= Convention for the Suppression of the Circulation of and Traffic in Obscene Publications =

1923 multilateral anti-pornography treaty

The Convention for the Suppression of the Circulation of and Traffic in Obscene Publications is a 1923 League of Nations anti-pornography treaty that was initially negotiated and concluded in Geneva. It was amended by a 1947 Protocol and as of 2013 has 56 state parties.

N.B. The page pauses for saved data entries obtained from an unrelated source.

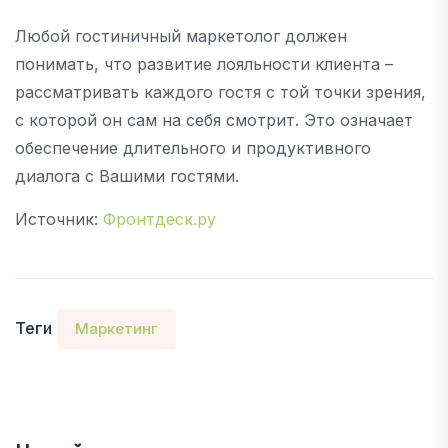
Любой гостиничный маркетолог должен
понимать, что развитие лояльности клиента –
рассматривать каждого гостя с той точки зрения,
с которой он сам на себя смотрит. Это означает
обеспечение длительного и продуктивного
диалога с Вашими гостями.
Источник:
Фронтдеск.ру
Теги
Маркетинг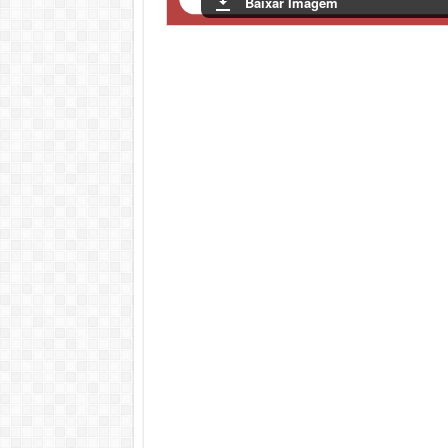
Baixar Imagem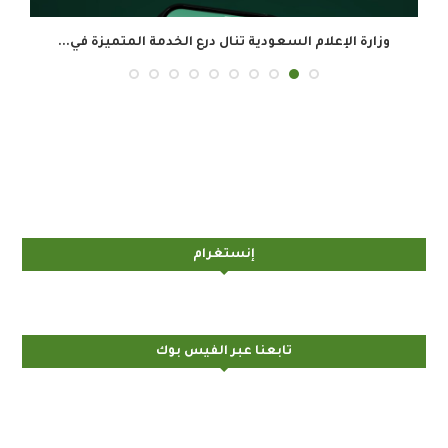
وزارة الإعلام السعودية تنال درع الخدمة المتميزة في...
ال
إنستغرام
تابعنا عبر الفيس بوك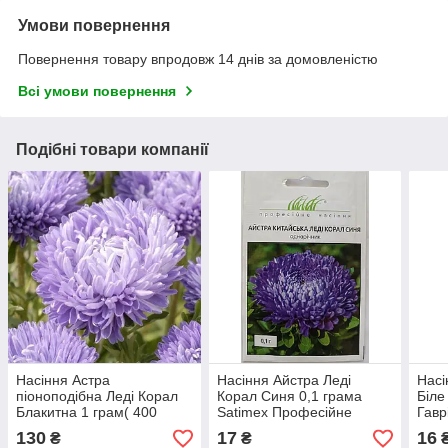
Умови повернення
Повернення товару впродовж 14 днів за домовленістю
Всі умови повернення
Подібні товари компанії
Насіння Астра
Насіння Айстра Леді
Насі
піоноподібна Леді Корал
Корал Синя 0,1 грама
Біле
Блакитна 1 грам( 400
Satimex Професійне
Гавр
насінин) Satimex
Насіння
130
17
16
₴
₴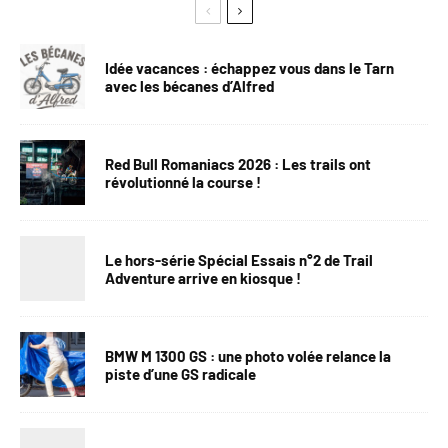
Idée vacances : échappez vous dans le Tarn
avec les bécanes d’Alfred
Red Bull Romaniacs 2026 : Les trails ont
révolutionné la course !
Le hors-série Spécial Essais n°2 de Trail
Adventure arrive en kiosque !
BMW M 1300 GS : une photo volée relance la
piste d’une GS radicale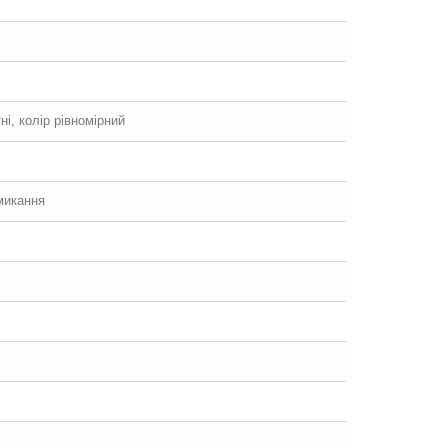
ні, колір рівномірний
микання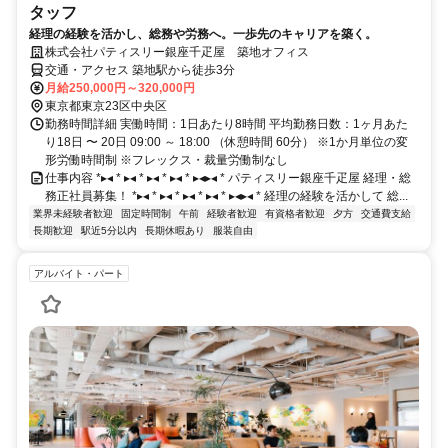
タッフ
経理の経験を活かし、総務や労務へ。一歩先のキャリアを築く。
株式会社パティスリー銀座千疋屋 築地オフィス
交通・アクセス 築地駅から徒歩3分
月給250,000円～320,000円
東京都東京23区中央区
勤務時間詳細 実働時間：1日あたり8時間 平均勤務日数：1ヶ月あた
り18日 〜 20日 09:00 ～ 18:00 （休憩時間 60分） ※1か月単位の変
形労働時間制 ※フレックス・裁量労働制なし
仕事内容 *▸◂ * ▸◂ * ▸◂ * ▸◂ * ▸◂▸◂ * パティスリー銀座千疋屋 経理・総
務正社員募集！ *▸◂ * ▸◂ * ▸◂ * ▸◂ * ▸◂▸◂ * 経理の経験を活かして 総...
業界未経験者歓迎
固定時間制
午前
経験者歓迎
有資格者歓迎
夕方
交通費支給
長期歓迎
駅近5分以内
長期休暇あり
服装自由
アルバイト・パート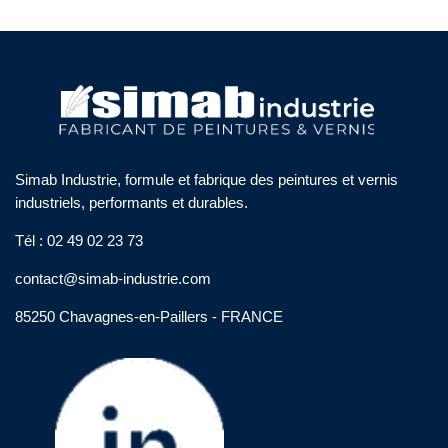
Simab Industrie, formule et fabrique des peintures et vernis
industriels, performants et durables.
Tél : 02 49 02 23 73
contact@simab-industrie.com
85250 Chavagnes-en-Paillers - FRANCE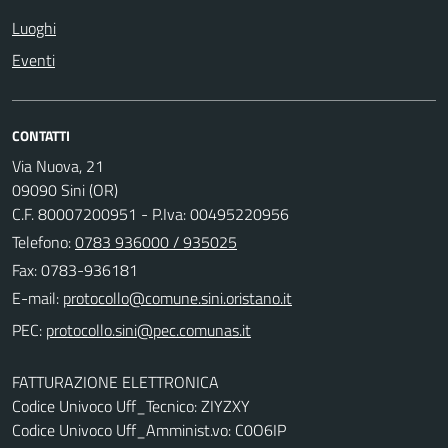
Luoghi
Eventi
CONTATTI
Via Nuova, 21
09090 Sini (OR)
C.F. 80007200951 - P.Iva: 00495220956
Telefono:
0783 936000 / 935025
Fax: 0783-936181
E-mail:
PEC:
FATTURAZIONE ELETTRONICA
Codice Univoco Uff_Tecnico: ZIYZXY
Codice Univoco Uff_Amminist.vo: C0O6IP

The treaty was concluded on 12 September 1923 as the International Convention for the Suppression of the Circulation of and Traffic in Obscene Publications and entered into force on 7 August 1924. It was intended to supplement the 1910 Agreement for the Suppression of the Circulation of Obscene Publications. By the 1923 Convention, states agreed to criminalise the production, possession, importation, exportation, trade, advertisement, or display of "obscene writings, drawings, prints, paintings, printed matter, pictures, posters, emblems, photographs, cinematograph films or any other obscene objects".

On 20 October 1947, a Protocol to the Convention was approved by the United Nations General Assembly as resolution 126 (II)2. On 12 November 1947, a United Nations conference at Lake Success, New York approved the Protocol and opened it for signature. One amendment that the Protocol made was dropping the word "International" from the name of the Convention.

As of 2013, the amended Convention has 56 state parties. The unamended Convention remains in force for one state, Zimbabwe. Denmark (1968), Germany (1974), and the Netherlands (1986, solely for the Kingdom in Europe) have denounced the Convention.